The comments came after a huge leak of about 13.4 million secret documents shed more light on how the rich and famous deal with their tax affairs – Britain’s Queen Elizabeth, Bono and actors from Mrs Brown’s Boys among them.
There is no suggestion that anything illegal occurred, but questions have been raised about the ethics surrounding some of the deals.
Fianna Fáil’s Michael McGrath said today that ordinary people cannot avail of complex tax arrangements abroad, adding that there is a need to examine regulations which allow those tax resident in Ireland avail of complex off-shore structures.
The documents, nicknamed the Paradise Papers, were obtained by the International Consortium of Journalists and published across almost 100 different media outlets.
McGrath said that if “people… aren’t paying their fair share of tax in this country… then others will suffer as a result of that”.
“I think there is an onus on every Irish person to ensure they are paying their fair share because this isn’t a victimless issue,” he said. “It does come down to the funding for vital public services and all issues are interlaced. We spend a lot of time in this House talking about the health crisis, about 3,000 children in homeless accommodation – it is all connected.”
The Guardian reports that papers reveal how Bono, for example, used a company based in Malta to pay for a share in a shopping centre in a small town in Lithuania.
U2′s frontman was reportedly an investor in the Maltese company Nude Estates, which bought the Aušra mall for €5.8 million shortly after it opened in 2007.
Bono has since said he is “distressed” by leaked documents and takes these things very seriously.

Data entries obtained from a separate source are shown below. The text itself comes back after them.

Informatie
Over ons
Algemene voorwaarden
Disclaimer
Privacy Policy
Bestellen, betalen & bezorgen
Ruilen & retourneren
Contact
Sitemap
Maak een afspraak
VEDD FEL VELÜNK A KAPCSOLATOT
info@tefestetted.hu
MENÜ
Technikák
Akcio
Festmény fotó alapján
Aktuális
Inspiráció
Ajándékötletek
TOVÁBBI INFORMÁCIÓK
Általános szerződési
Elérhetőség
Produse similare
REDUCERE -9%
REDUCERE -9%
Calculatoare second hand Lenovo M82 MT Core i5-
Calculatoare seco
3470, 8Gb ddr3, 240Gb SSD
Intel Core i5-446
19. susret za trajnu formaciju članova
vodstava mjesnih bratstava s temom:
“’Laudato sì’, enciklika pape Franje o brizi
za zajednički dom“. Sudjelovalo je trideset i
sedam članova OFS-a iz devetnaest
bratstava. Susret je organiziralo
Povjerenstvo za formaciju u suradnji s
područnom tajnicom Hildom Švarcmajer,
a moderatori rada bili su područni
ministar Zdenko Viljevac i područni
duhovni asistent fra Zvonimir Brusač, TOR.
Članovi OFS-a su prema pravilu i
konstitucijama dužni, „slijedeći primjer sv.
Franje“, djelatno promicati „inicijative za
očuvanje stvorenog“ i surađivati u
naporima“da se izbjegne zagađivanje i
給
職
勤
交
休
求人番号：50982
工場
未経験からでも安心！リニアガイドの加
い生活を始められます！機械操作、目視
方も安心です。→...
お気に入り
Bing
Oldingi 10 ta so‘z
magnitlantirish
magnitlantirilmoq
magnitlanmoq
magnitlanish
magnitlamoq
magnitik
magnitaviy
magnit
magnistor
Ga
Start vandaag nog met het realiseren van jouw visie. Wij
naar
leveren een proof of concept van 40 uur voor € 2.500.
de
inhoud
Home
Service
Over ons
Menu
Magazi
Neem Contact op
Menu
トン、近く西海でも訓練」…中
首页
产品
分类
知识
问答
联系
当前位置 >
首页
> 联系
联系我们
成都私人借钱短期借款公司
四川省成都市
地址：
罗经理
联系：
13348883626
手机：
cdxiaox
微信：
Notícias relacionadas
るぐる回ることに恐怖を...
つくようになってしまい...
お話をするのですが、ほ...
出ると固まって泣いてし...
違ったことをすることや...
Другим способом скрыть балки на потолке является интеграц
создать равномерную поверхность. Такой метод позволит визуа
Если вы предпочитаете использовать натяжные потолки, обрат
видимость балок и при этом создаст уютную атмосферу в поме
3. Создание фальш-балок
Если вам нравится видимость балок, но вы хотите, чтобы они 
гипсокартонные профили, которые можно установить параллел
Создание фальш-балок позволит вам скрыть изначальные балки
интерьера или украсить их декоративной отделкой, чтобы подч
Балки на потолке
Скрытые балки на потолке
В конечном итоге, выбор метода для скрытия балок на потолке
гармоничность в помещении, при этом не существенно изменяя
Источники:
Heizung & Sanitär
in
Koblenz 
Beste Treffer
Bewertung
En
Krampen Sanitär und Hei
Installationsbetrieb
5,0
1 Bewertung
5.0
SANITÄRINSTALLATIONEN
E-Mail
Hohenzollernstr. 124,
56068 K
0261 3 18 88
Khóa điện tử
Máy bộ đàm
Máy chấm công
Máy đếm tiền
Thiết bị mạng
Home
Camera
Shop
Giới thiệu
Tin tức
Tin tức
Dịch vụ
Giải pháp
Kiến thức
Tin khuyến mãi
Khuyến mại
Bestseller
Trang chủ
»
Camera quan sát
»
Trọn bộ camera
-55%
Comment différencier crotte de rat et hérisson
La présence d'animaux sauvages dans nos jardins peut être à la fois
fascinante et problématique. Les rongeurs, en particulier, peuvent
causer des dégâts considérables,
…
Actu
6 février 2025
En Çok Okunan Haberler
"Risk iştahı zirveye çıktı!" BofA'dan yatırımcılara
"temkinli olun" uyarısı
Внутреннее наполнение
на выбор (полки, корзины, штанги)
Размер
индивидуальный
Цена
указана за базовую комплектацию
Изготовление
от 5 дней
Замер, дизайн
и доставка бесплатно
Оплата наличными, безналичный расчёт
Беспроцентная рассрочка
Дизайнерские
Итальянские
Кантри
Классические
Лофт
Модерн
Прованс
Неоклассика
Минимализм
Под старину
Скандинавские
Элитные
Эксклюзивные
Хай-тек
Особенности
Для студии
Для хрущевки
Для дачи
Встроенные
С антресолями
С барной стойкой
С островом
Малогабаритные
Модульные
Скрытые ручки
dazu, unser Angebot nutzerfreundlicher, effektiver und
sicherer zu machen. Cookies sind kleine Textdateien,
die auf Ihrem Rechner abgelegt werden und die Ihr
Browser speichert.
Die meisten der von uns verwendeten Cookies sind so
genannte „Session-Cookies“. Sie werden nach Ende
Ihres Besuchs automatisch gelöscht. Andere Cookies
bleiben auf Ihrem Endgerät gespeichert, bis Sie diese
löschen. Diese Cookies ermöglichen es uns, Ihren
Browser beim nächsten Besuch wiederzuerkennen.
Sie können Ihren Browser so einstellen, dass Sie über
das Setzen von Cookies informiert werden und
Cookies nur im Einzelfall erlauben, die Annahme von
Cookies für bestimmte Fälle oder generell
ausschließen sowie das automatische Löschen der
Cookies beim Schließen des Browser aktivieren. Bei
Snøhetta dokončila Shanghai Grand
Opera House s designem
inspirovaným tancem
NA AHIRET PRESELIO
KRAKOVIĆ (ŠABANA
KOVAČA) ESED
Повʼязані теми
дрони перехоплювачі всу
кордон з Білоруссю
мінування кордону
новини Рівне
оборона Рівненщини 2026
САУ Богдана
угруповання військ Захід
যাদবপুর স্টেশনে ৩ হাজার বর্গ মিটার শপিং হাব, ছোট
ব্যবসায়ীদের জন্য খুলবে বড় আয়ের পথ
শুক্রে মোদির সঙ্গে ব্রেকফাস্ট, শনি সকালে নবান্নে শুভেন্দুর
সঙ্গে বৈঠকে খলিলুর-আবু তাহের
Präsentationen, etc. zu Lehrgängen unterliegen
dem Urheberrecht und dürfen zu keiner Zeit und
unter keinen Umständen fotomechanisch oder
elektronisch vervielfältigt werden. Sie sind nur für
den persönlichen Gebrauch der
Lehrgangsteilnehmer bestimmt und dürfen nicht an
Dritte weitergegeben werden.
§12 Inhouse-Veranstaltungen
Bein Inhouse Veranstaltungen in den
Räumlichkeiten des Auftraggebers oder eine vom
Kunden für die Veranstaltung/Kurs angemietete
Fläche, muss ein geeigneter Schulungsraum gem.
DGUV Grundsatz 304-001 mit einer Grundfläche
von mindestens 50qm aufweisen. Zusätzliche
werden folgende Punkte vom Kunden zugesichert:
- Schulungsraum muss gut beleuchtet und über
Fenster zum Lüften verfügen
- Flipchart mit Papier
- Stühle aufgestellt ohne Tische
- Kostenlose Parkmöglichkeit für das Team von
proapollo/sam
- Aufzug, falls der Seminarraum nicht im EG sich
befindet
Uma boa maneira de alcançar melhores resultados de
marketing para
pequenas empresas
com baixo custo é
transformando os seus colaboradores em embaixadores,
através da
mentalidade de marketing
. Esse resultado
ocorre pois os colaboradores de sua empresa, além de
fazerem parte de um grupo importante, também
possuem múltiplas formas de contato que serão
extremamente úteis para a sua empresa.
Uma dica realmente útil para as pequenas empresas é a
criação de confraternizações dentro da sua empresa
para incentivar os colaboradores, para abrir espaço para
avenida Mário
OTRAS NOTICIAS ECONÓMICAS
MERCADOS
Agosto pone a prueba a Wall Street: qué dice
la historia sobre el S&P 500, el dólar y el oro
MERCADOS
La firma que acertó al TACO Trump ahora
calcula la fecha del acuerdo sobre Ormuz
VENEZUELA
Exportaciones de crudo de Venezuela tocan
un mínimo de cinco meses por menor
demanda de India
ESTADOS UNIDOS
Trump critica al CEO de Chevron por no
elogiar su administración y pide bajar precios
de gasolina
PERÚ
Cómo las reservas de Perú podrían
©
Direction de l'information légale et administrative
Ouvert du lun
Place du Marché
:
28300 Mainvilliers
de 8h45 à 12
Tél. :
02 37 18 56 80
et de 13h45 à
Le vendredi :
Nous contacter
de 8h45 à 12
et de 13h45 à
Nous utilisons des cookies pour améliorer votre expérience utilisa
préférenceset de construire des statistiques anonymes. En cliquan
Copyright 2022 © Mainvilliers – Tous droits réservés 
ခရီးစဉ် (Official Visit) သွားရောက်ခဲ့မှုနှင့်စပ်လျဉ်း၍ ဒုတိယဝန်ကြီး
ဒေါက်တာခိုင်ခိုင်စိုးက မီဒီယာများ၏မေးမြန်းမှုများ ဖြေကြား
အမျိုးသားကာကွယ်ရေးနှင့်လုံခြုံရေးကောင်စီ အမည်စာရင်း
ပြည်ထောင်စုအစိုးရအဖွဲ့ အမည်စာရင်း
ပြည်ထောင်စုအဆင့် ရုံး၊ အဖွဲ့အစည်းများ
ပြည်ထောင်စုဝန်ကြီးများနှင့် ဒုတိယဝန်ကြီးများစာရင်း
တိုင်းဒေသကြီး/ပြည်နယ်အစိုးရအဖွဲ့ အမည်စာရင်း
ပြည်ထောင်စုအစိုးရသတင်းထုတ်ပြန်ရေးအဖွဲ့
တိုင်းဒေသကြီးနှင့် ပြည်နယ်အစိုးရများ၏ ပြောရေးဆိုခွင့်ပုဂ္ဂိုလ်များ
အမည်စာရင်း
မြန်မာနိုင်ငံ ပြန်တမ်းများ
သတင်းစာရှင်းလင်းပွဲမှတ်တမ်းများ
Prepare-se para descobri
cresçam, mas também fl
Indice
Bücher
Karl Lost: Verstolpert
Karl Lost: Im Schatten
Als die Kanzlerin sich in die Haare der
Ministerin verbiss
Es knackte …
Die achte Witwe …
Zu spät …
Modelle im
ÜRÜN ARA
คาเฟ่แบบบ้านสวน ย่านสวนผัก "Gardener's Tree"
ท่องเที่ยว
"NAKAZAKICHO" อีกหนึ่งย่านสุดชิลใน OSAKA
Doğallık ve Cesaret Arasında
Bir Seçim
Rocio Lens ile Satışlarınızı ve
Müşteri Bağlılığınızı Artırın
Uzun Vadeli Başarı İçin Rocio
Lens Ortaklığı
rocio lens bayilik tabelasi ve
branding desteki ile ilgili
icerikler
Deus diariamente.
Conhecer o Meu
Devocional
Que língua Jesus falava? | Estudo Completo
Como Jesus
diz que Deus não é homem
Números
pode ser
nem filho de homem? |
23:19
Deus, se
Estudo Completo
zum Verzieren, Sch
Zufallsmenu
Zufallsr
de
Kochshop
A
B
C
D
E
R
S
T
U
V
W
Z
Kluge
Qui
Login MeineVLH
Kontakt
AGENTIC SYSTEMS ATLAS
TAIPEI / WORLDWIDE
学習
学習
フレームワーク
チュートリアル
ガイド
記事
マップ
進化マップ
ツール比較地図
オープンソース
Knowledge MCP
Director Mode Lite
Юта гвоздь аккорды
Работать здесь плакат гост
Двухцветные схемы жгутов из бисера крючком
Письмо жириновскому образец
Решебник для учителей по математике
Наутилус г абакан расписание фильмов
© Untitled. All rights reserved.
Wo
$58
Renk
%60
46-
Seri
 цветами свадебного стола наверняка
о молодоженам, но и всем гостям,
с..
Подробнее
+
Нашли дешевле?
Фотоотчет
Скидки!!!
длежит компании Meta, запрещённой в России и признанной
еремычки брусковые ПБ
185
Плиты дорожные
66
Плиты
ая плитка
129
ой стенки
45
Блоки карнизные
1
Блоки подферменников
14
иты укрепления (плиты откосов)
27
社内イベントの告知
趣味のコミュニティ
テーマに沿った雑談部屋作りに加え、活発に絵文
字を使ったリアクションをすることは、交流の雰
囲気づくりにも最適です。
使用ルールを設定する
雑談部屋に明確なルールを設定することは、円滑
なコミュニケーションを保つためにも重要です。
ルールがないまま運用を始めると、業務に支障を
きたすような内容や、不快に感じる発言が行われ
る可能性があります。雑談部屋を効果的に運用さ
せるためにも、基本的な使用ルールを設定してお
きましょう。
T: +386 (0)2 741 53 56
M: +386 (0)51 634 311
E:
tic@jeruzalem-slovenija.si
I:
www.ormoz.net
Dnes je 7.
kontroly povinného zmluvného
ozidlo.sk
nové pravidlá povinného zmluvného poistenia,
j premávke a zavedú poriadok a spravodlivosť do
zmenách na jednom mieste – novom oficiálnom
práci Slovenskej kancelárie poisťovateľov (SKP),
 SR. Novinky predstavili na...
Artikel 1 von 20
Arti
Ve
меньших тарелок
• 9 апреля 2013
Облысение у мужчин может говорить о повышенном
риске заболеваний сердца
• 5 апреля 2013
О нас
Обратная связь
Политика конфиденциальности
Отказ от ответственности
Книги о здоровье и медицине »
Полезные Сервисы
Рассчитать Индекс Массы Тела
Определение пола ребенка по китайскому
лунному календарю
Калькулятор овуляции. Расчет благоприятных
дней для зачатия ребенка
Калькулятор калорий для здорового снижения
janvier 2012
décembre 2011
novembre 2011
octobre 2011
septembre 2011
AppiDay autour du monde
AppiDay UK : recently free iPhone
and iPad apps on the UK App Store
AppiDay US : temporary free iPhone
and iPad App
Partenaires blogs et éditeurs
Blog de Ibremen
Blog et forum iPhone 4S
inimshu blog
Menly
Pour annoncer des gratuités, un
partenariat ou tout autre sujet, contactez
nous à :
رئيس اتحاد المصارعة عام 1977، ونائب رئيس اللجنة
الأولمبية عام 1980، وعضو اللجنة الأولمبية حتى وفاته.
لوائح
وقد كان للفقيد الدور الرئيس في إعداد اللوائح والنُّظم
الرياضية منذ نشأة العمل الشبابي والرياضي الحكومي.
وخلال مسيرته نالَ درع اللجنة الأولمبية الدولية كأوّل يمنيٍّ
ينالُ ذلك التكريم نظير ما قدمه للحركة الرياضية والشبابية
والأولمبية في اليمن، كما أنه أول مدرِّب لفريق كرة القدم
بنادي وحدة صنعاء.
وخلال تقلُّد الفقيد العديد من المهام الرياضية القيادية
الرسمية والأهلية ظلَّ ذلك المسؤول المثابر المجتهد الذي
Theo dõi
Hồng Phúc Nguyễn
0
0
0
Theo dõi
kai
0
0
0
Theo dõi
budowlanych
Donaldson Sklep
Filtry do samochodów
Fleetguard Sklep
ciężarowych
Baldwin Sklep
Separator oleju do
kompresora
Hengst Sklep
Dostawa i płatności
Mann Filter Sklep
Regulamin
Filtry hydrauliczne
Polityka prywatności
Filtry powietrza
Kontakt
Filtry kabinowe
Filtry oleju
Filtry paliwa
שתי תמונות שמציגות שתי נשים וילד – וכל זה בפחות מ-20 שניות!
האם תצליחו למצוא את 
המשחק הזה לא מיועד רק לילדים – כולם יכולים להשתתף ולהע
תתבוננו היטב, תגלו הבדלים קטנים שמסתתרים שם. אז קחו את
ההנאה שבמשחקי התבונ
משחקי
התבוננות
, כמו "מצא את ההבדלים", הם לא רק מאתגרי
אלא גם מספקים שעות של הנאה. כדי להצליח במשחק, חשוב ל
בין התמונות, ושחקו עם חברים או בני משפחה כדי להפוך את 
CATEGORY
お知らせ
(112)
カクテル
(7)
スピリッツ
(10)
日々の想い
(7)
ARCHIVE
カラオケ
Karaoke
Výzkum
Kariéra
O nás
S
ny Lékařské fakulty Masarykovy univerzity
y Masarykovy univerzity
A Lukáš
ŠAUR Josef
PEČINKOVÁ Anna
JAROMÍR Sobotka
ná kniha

The singer said he had been “assured by those running the company that it is fully tax compliant”.
The Guardian also reports that actors from the BBC sitcom Mrs Brown’s Boys used a complicated web of offshore companies and trusts.
McGrath said his party’s position is very clear: people who are working in Ireland or are tax resident here should be paying their tax here.
Any convoluted tax structure that seeks to circumvent the normal rules that apply to ordinary people [is] not acceptable and [it] shouldn’t be acceptable to us as a country, so while all we can do is ensure our laws are stringent and that they are applied stringently, I think there is a need to examine them now, to see the interaction between people who may be tax resident here but who are availing of what are complex offshore structures.
Using a phrase coined by the Taoiseach, McGrath said that most ordinary people “that get up early in the morning”, who are working and paying tax would like everyone to pay their fair share.
“If you are tax resident then you should not be availing of complex offshore structures to avoid your responsibilities to the State,” he said, adding that, to his knowledge, Bono is not tax resident in Ireland.